The Statistical Mechanics of Dynamical Social Networks

We propose an information-theoretic model for sociological networks. Usually, networks are considered as the array of links connecting the net nodes. Here we analyze a dynamical net in which every node is connected to all other nodes and links that randomly move between the pairs of nodes. These nets are similar to i.e. the internet where the sites are the nodes and the transferred bits are the links. The analysis of this net is analogous to a microcanonical ensemble of states and particles. The states are all the possible pairs of nodes (i.e. people, sites, and alike) that exchange particles which in the case of the internet are the information bits. In analogy to boson gas, we define these networks: entropy, volume, pressure, and temperature.

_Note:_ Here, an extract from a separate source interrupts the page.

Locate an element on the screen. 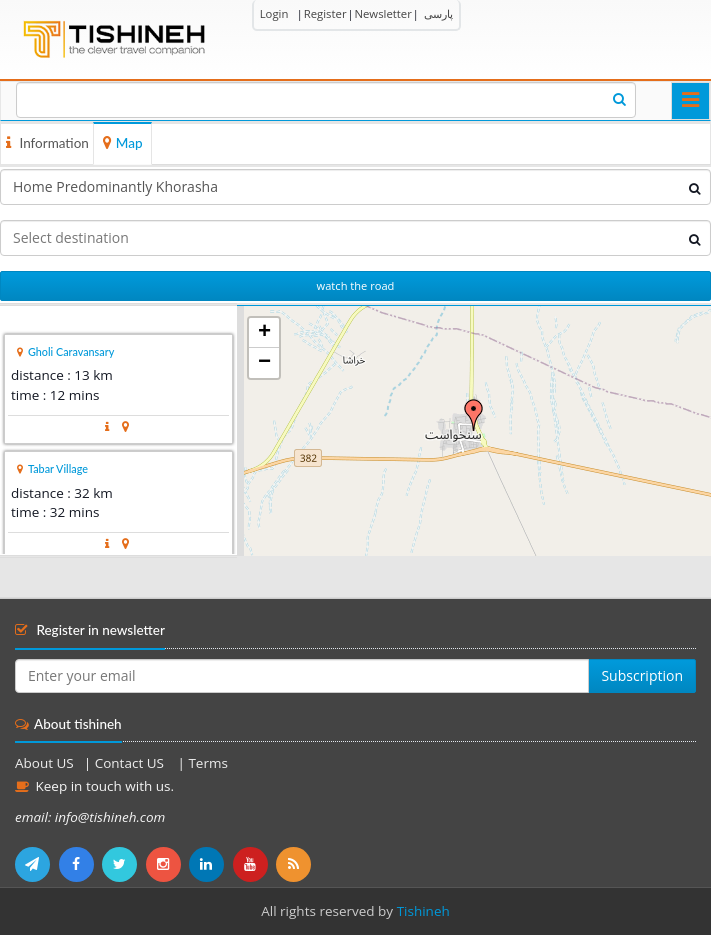 The height and width of the screenshot is (935, 711). Register is located at coordinates (325, 13).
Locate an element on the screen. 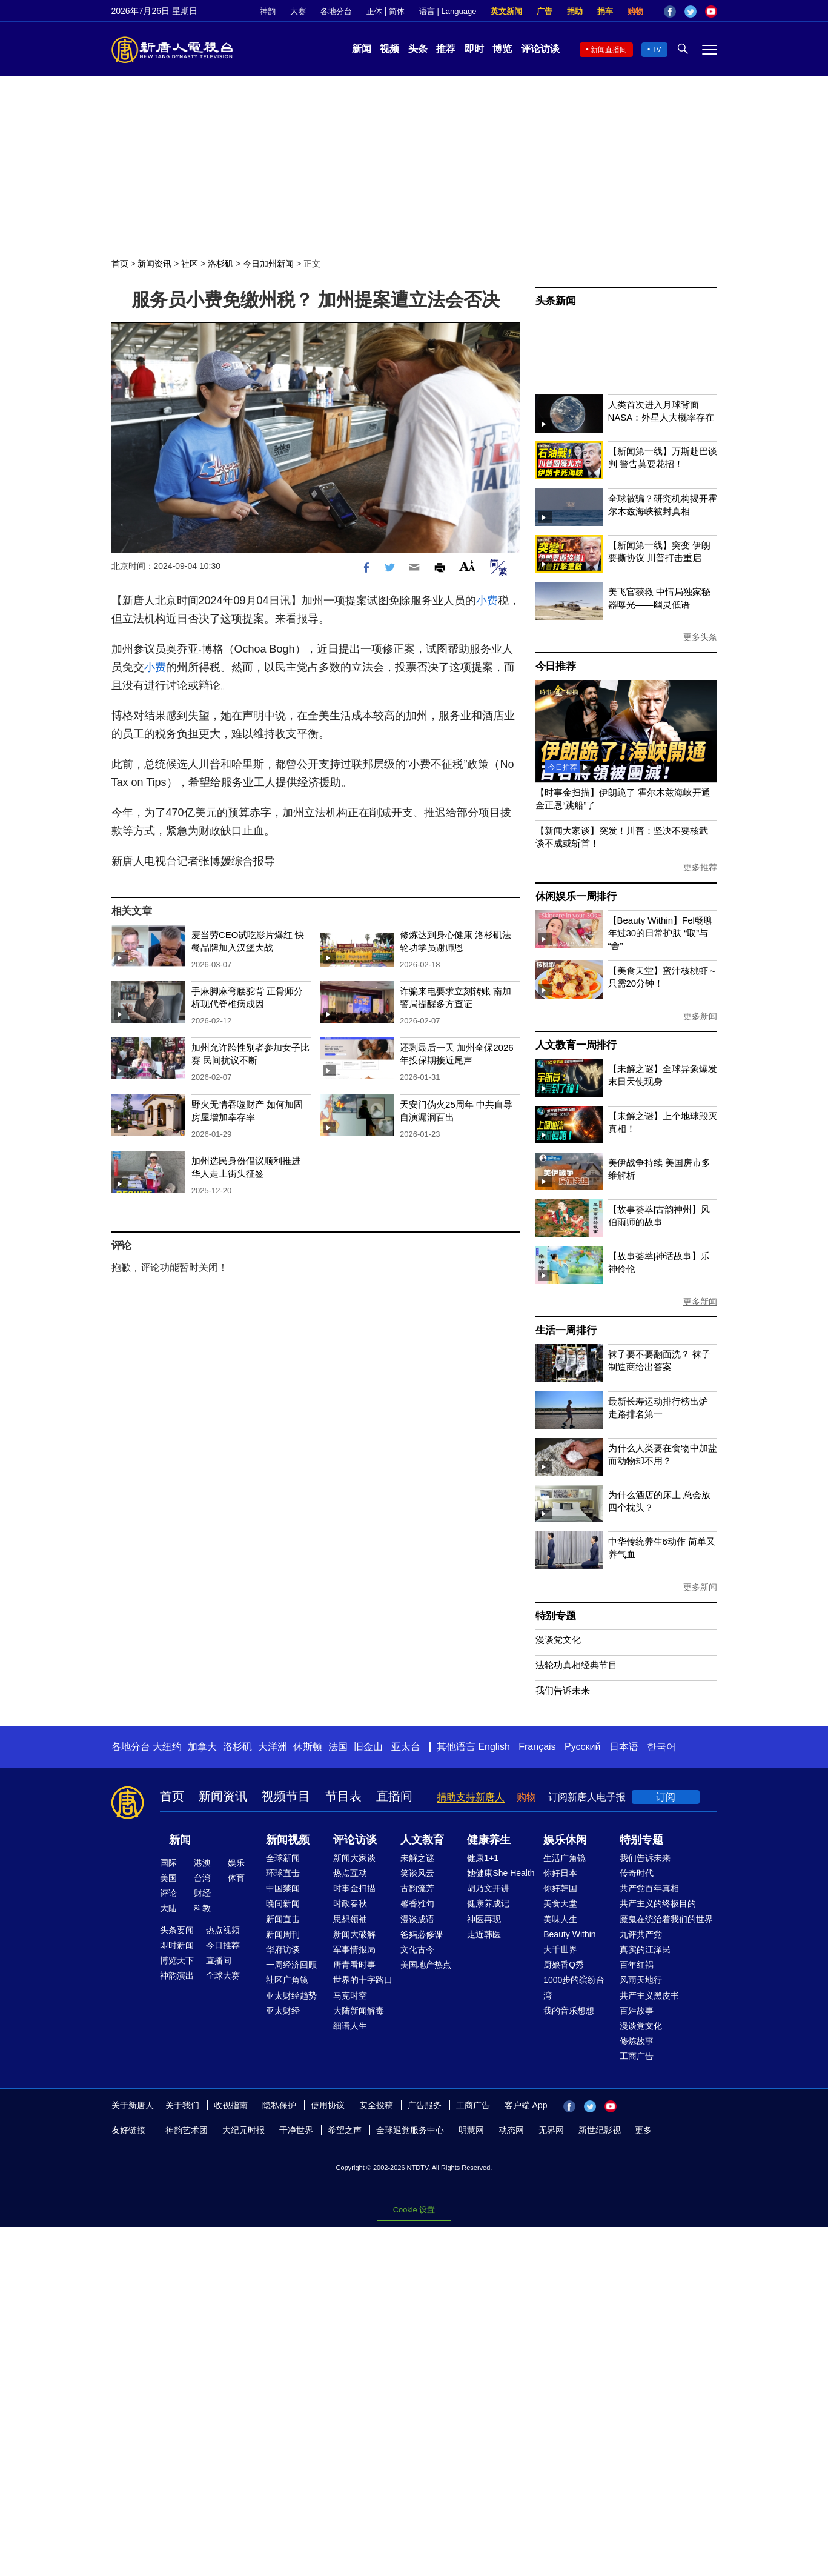 The image size is (828, 2576). 时政春秋 is located at coordinates (350, 1903).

We show that these definitions are consistent with Carnot efficiency (the second law) and ideal gas law. Therefore, if we have two large networks: hot and cold having temperatures TH and TC and we remove Q energetic bits from the hot network to the cold network we can save W profit bits that are calculated from the Carnot efficiency. In addition, it is shown that when two dynamical networks are merged the entropy increases. This explains the tendency of economic and social networks to merge. Equilibrium thermodynamics proved to be an important tool in engineering, chemistry, and physics. Applying these tools to sociological network dynamics may prove to be of some use.